Assignment: The records follow. Count the lines holding "Silae" and give only the number.

(Stored data entries)
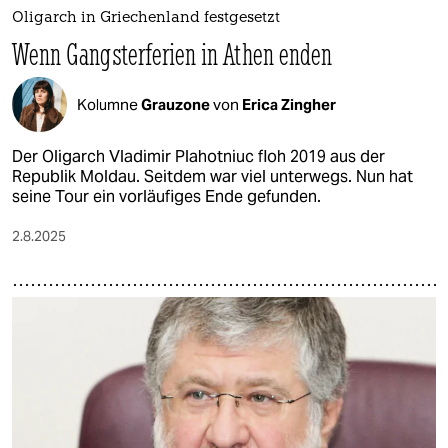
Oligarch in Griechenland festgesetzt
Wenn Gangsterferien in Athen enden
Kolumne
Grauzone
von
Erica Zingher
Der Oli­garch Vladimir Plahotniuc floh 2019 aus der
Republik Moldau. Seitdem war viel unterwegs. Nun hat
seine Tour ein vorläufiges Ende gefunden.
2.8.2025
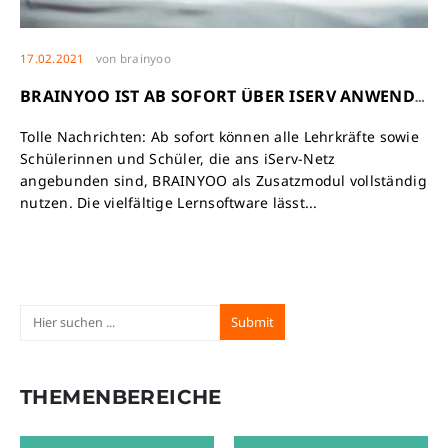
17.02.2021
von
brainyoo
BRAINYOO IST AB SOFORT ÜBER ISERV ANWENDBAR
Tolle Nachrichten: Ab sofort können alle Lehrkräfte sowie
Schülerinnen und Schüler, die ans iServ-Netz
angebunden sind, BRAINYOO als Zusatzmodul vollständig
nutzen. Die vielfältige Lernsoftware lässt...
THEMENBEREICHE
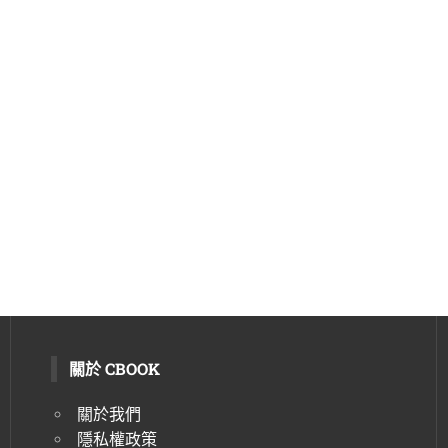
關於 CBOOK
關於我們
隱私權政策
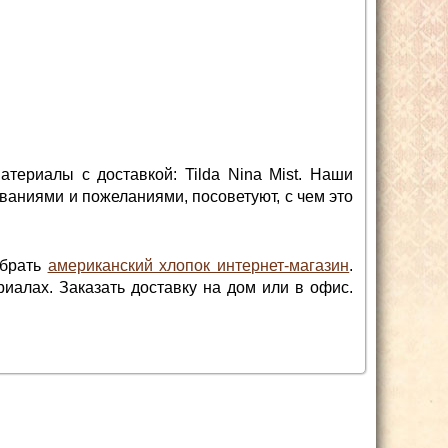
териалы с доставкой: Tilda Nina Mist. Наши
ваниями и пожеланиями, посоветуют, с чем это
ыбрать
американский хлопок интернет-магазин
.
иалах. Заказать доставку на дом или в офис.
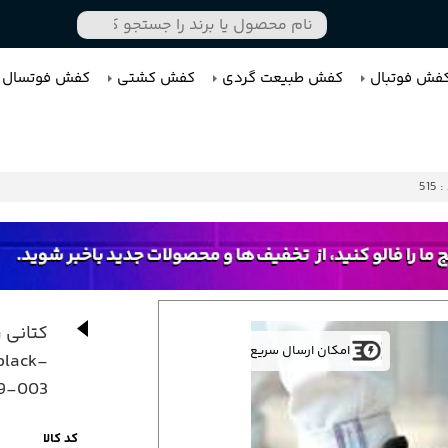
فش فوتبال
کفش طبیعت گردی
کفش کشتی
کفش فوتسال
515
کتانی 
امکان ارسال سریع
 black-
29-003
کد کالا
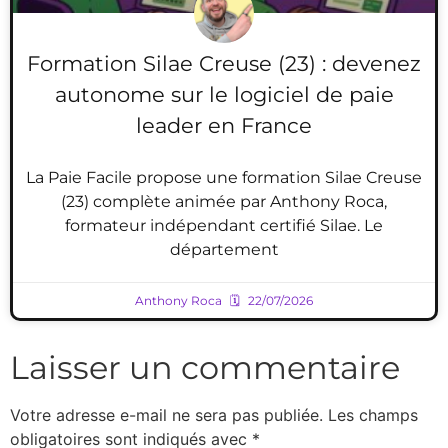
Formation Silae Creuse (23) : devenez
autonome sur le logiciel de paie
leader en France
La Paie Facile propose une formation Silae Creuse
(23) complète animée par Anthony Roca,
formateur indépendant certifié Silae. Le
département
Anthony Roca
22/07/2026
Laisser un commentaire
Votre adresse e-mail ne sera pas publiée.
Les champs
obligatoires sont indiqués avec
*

---

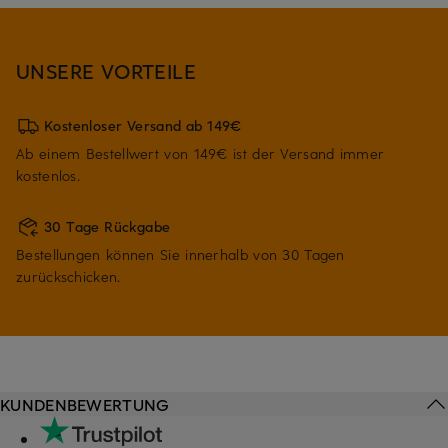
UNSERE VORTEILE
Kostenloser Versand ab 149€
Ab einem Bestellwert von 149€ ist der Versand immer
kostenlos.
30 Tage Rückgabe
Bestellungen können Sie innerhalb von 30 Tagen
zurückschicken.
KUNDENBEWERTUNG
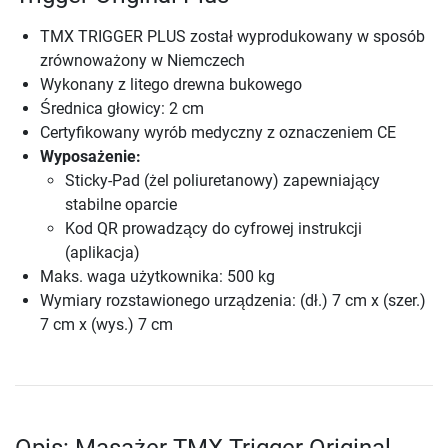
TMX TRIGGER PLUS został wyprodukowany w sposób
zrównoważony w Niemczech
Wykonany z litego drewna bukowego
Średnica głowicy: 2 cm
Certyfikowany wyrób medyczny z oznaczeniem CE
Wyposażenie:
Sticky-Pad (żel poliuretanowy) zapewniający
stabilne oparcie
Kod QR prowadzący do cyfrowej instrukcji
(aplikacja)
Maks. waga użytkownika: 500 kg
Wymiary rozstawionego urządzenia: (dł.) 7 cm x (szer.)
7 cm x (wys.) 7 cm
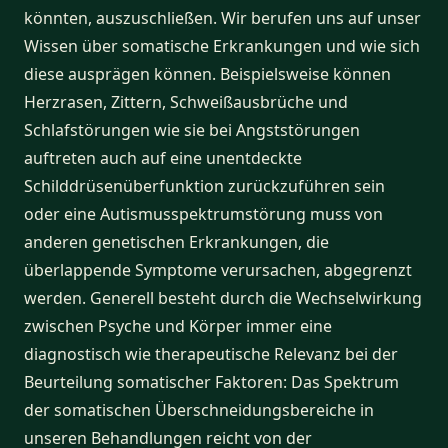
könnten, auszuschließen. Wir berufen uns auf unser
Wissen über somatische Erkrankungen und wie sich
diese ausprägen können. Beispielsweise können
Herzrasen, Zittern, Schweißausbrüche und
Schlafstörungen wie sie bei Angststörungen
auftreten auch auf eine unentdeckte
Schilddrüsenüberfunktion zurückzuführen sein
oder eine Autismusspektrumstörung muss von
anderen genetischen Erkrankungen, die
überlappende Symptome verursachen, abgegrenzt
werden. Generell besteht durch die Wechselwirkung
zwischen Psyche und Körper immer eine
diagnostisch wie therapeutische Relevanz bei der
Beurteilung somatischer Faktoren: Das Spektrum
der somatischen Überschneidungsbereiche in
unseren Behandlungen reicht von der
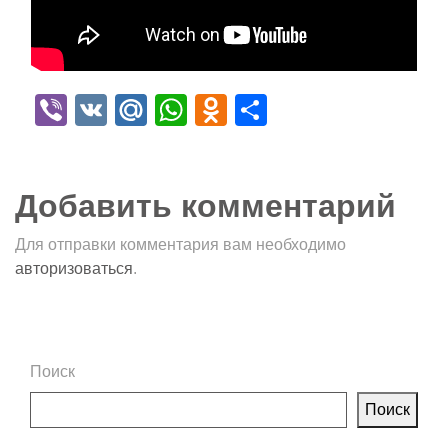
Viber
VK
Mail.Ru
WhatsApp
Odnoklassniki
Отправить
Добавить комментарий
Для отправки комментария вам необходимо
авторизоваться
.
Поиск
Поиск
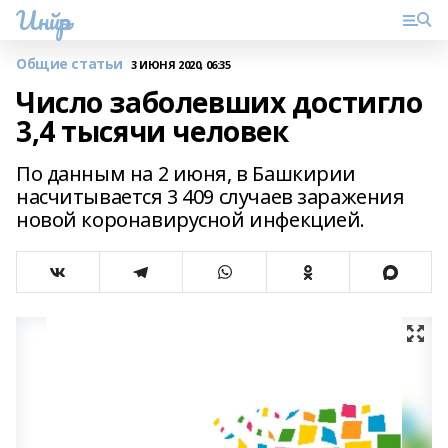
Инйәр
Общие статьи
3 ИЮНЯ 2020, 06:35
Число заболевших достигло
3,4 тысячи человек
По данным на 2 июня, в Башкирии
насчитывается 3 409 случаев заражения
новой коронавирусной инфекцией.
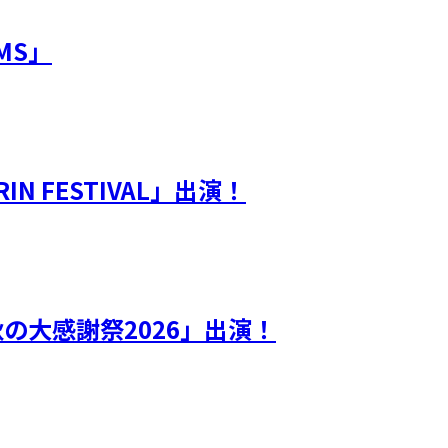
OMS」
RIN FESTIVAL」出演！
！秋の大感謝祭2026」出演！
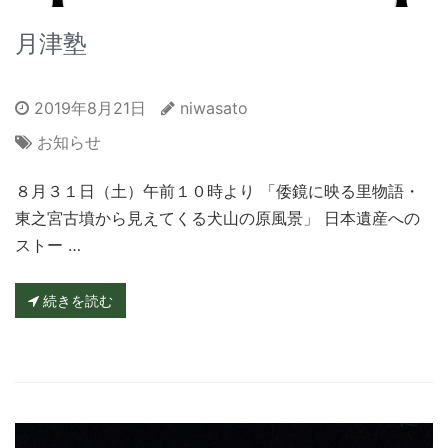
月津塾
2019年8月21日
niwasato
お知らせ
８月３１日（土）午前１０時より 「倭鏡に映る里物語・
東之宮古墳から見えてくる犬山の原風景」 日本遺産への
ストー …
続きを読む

Solution: 3